AIM OF THE EXERCISE: Take the entries below and write them out exactly, with each picture removed.

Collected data

--- START ---

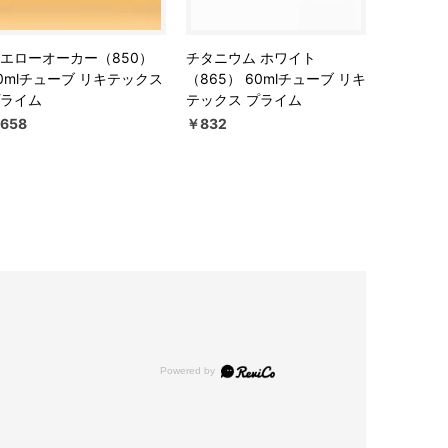
エローオーカー（850）
チタニウム ホワイト
0mlチューブ リキテックス
（865） 60mlチューブ リキ
ライム
テックス プライム
658
￥832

--- END ---

EXERCISE RESULT:
エローオーカー（850）
チタニウム ホワイト
0mlチューブ リキテックス
（865） 60mlチューブ リキ
ライム
テックス プライム
658
￥832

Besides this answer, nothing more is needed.